Nanoemulsion of Essential Oils

Because essential oils are lipids, they do not readily mix with water. The ability of hydrophobic essential oil constituents to travel through the water-based bloodstream and access cellular targets is weak in comparison to water-soluble compounds. Some researchers have recently begun to hypothesize that the activity of essential oils might be greatly enhanced if there were a way to help them mix with water.

Nanoemulsion technology does exactly that. Normally oil-water mixtures naturally form an emulsion, which consists of droplets of oil suspended in water. Nanoemulsions, on the other hand, are created using a surfactant and a powerful preparation technique involving ultrasonic vibration or intense heating and cooling procedures. This creates infinitesimal droplets between 20 and 200 nm in size, aptly called “nanodroplets.”

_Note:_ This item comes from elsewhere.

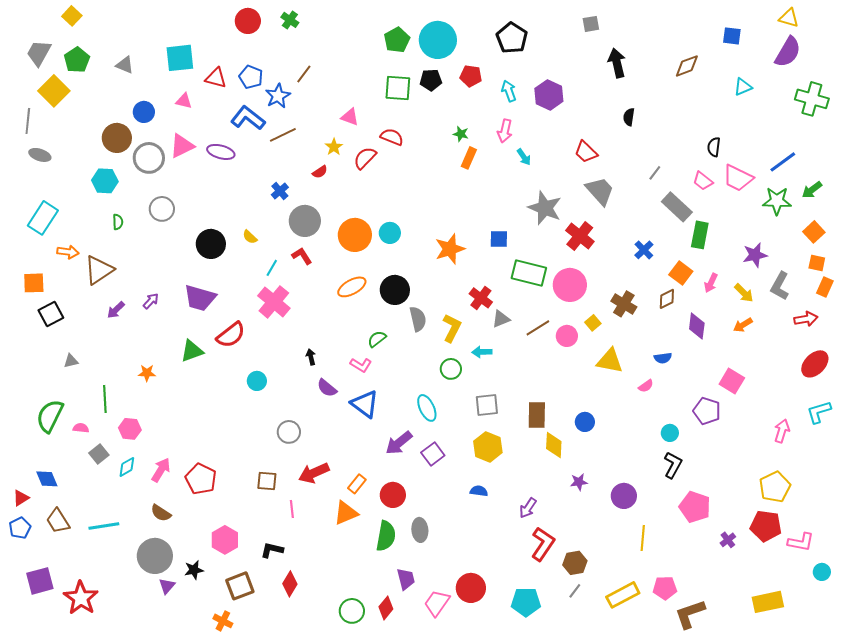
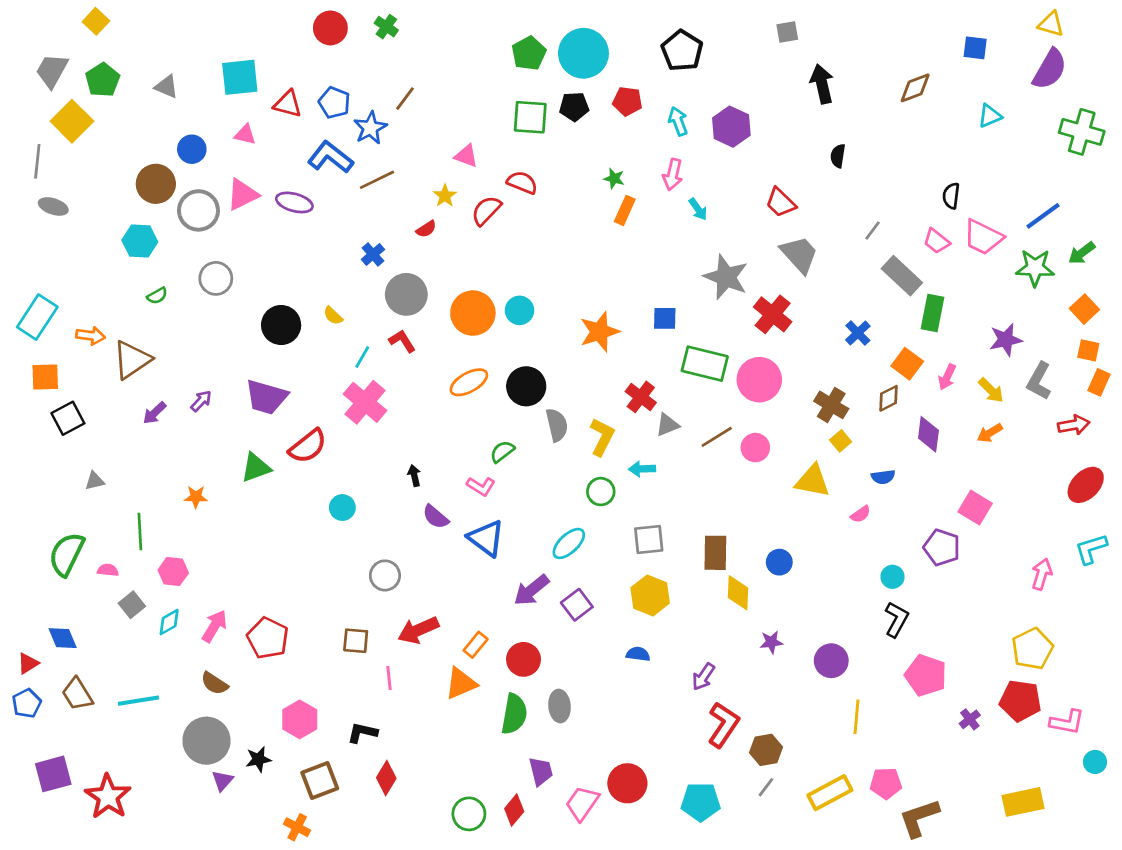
cyan rectangle: (43, 218) -> (37, 317), moved
green semicircle: (118, 222) -> (157, 296), turned 63
yellow square: (593, 323) -> (841, 441), moved
cyan ellipse: (427, 408) -> (569, 543), turned 72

A new study published in the journal Inflammopharmacology showed how nanoemulsions greatly amplified the effects of an essential oil. The authors compared Rosemary essential oil to a rosemary oil nanoemulsion in a series of experiments. In an experimental model of edema, Rosemary essential oil was effective at a dose of 300 mg/kg. The nanoemulsion had the same effects at a dose 600 times lower! Only 0.5 mg/kg body weight was required to exert the same effect.

In another experiment, the researchers tested Rosemary’s soothing effects. The effective dose of the rosemary nanoemulsion was more than 100 times lower than the effective dose of raw Rosemary oil. In yet another experiment, the researchers measured the ability of the raw oil and the nanoemulsion to protect the gastrointestinal tract. One hundred mg/kg of the Rosemary successfully provided protection, while the nanoemulsion was effective at all measurement stages of the experiment at just 0.5 mg/kg. That’s 200 times lower than the concentration of the raw essential oil.

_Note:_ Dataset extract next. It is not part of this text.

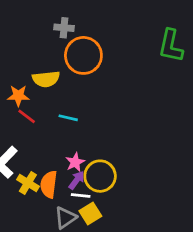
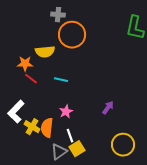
yellow circle: (100, 176) -> (123, 145), moved
purple arrow: (76, 180) -> (108, 108), moved
white line: (81, 195) -> (70, 136), turned 64

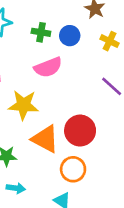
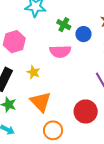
yellow star: (23, 105) -> (33, 72), size x0.6
red circle: (80, 131) -> (86, 111), moved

Essential oils are already known for their powerful biological activity. By increasing their miscibility in water, essential oil constituent molecules can become more bioavailable, thereby increasing their potency as biological effectors. Using nanoemulsions, the effect of Rosemary oil was amplified more than 100 fold in this study.

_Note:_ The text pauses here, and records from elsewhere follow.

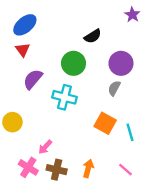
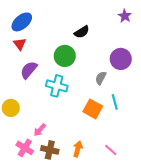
purple star: (132, 15) -> (125, 16), moved
purple circle: (121, 63) -> (121, 59), moved
cyan line: (130, 132) -> (115, 102), moved

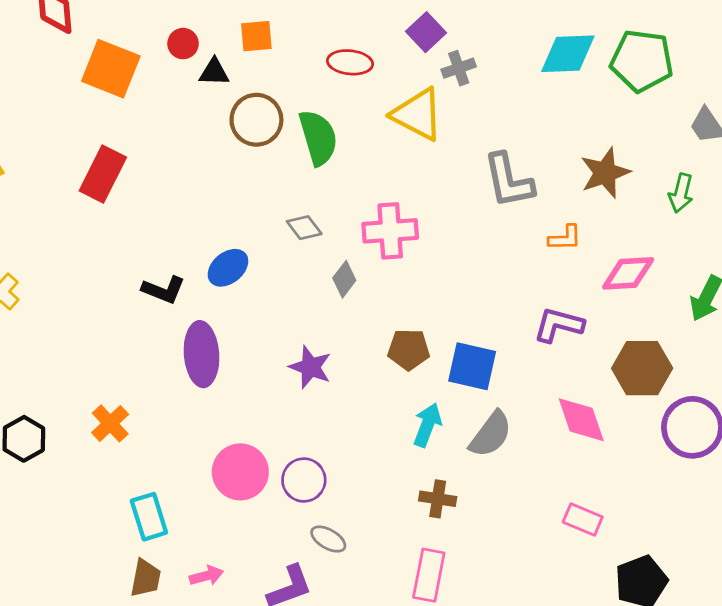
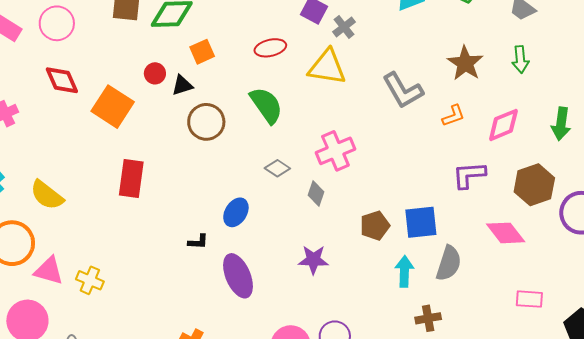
orange square: (111, 69) -> (113, 107), turned 30
brown circle: (256, 120) -> (206, 122), moved
black L-shape: (164, 290) -> (198, 242), size x0.7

While the amplification of essential oil activity is an exciting concept, it comes with safety concerns as well. Raw oils are known to be quite safe; however, the powerful nanoemulsions may or may not require special procedures to be used safely. Little is understood about the clinical application of nanoemulsions at this time. This much is certain: further research on this new technology will lead to exciting new applications of essential oils in healthcare.